Work in a p-V diagram

• The work done by a system during a thermodynamic process can be represented graphically using the area under the p-V curve.
• The area of the curve is used to calculate work, indicating if the work done on the system or by the system (positive or negative value).

Change in internal energy during a process

• Internal energy change is calculated by the difference between Heat transferred and Volume-pressure work done

Thermodynamic Cycle

• A thermodynamic cycle is a series of thermodynamic processes that eventually return the system to its initial state. The network done by a cycle can be calculated by integrating the area under the cycle in the p-V diagram.

Thermodynamic Equilibrium

• A mechanical equilibrium exists if there are no unbalanced forces within the system and between the surroundings.
• Equilibrium also exists if the pressure is similar everywhere within the system, and between the system and the surroundings.
• Chemical equilibrium is when no chemical reactions occur and no diffusion of matter takes place between different parts of the system.
• Thermal equilibrium is when a system has a consistent temperature throughout and this temperature does not change over time.

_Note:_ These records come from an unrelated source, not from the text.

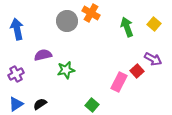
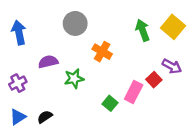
orange cross: (91, 13) -> (102, 52), moved
yellow square: (154, 24) -> (173, 27), size x1.5
green square: (92, 105) -> (110, 103), moved

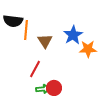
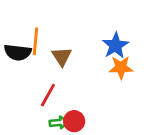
black semicircle: (13, 21) -> (18, 52), moved
blue star: (73, 35) -> (115, 45), moved

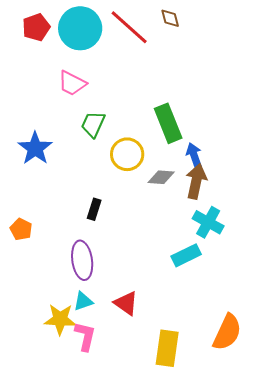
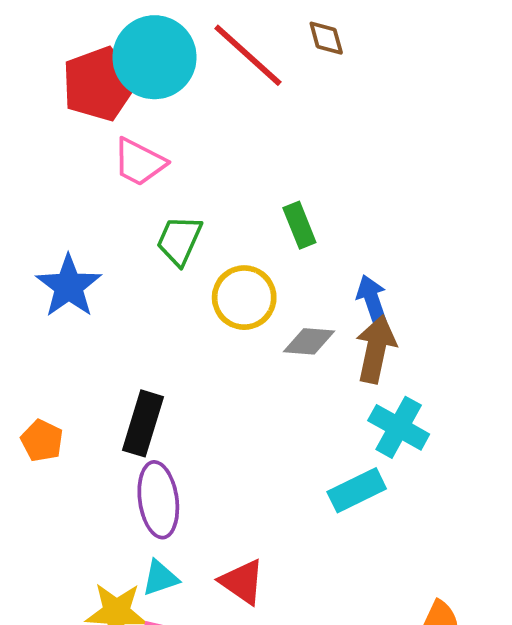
red pentagon: (36, 27) -> (99, 84), moved, size x1.4
green rectangle: (168, 123) -> (299, 225), moved, size x0.6
black rectangle: (94, 209) -> (143, 423), moved, size x1.5

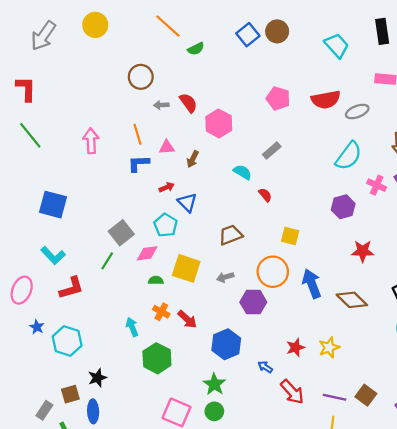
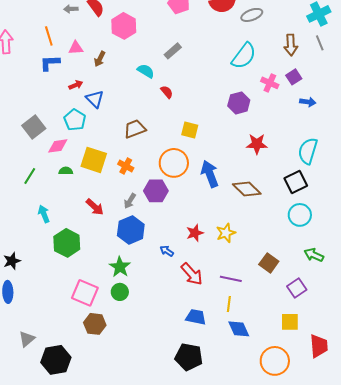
green line: (107, 261) -> (30, 176), moved
gray arrow: (225, 277) -> (130, 201), moved, turned -42
orange cross: (161, 312) -> (126, 166), moved
brown square: (366, 395) -> (269, 263), moved

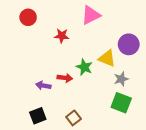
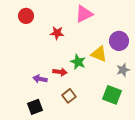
gray star: (121, 79) -> (123, 70), moved
brown square: (74, 118) -> (69, 96), moved

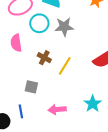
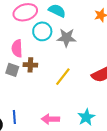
brown cross: (44, 58) -> (30, 65), moved, turned -32
gray square: (31, 87) -> (12, 70), moved

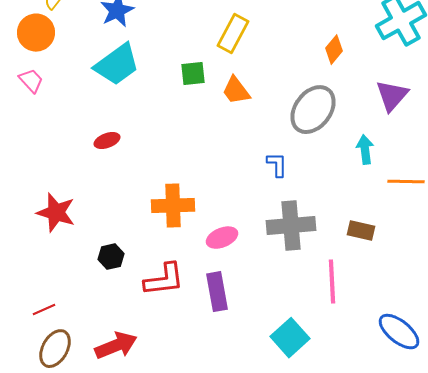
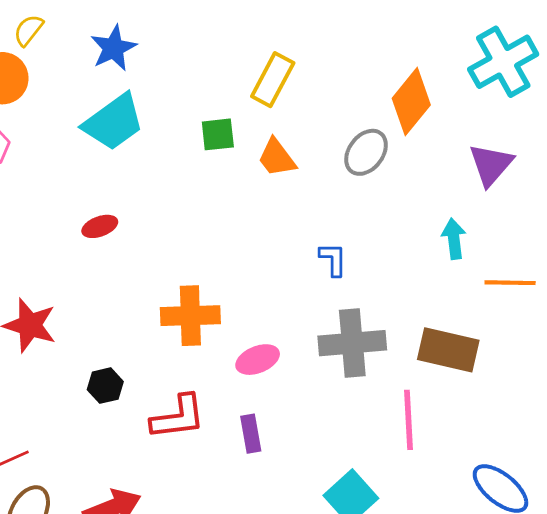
orange diamond: (334, 50) -> (411, 102), size x1.6
gray ellipse: (313, 110) -> (366, 152), moved, size x0.7
brown rectangle: (361, 231) -> (448, 350), size x1.6
purple rectangle: (217, 292) -> (251, 434), size x0.7

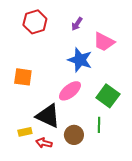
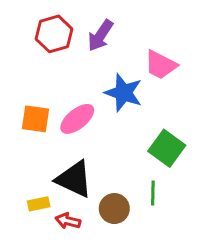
purple arrow: (77, 24) -> (100, 36), moved, size x1.5
pink ellipse: (70, 91) -> (77, 119), moved

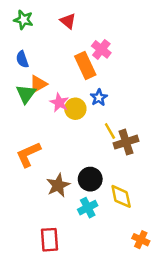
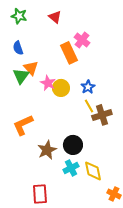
orange triangle: (38, 84) -> (31, 68), turned -42
blue star: (99, 98) -> (88, 87), moved
yellow diamond: (121, 196) -> (93, 171), moved

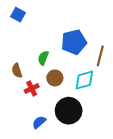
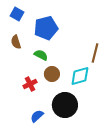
blue pentagon: (74, 42) -> (46, 28), moved
green semicircle: (43, 58) -> (41, 55), turned 96
brown semicircle: (17, 71) -> (16, 42), moved

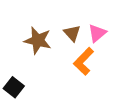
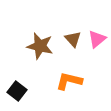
orange L-shape: (84, 61) -> (69, 81), moved, turned 60

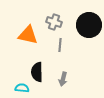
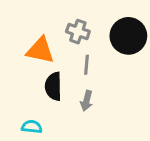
black semicircle: (37, 72) -> (53, 86), moved
gray arrow: (63, 79) -> (87, 101), moved

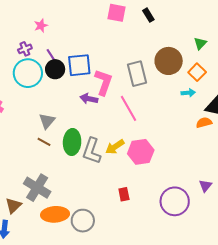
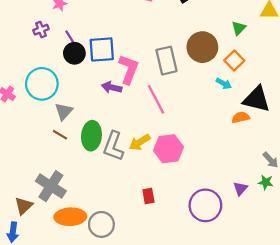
cyan circle: (28, 73) -> (42, 84), moved
cyan arrow: (188, 93) -> (224, 84), turned 32

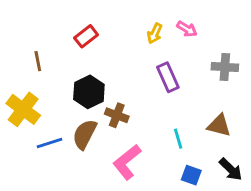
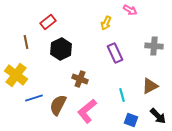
pink arrow: (187, 29) -> (130, 10), moved
red rectangle: (86, 36) -> (48, 22), moved
black hexagon: (89, 92) -> (61, 49), moved
brown triangle: (219, 125) -> (150, 86), turned -42
brown semicircle: (85, 134) -> (58, 105), moved

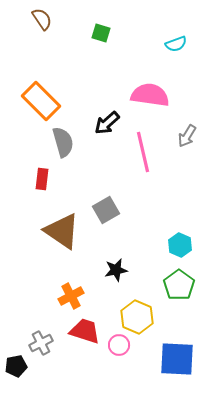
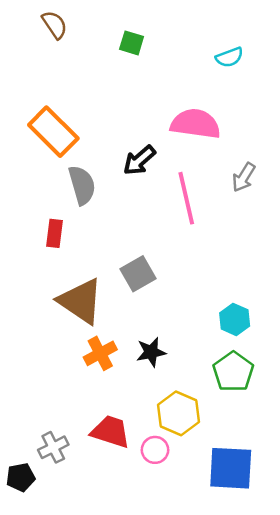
orange cross: (71, 296) -> (100, 353), moved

Thermodynamic State Variables and Equation of State

• Thermodynamic state variables are measurable characteristics of a system.
• Examples include pressure (P), temperature (T), volume (V), density, and more.
• The mathematical relationship between state variables is called the equation of state.
• The equation of state for an ideal gas is PV = nRT, where: P is pressure, V is volume, n is the number of moles of gas, R is the universal gas constant and T is temperature.

Isothermal Process

• An isothermal process undergoes change with a constant temperature.
• For instance melting ice is an isothermal process.

Isobaric Process

• An isobaric process is a change that takes place at a constant pressure.
•  Example: boiling water at a constant atmospheric pressure.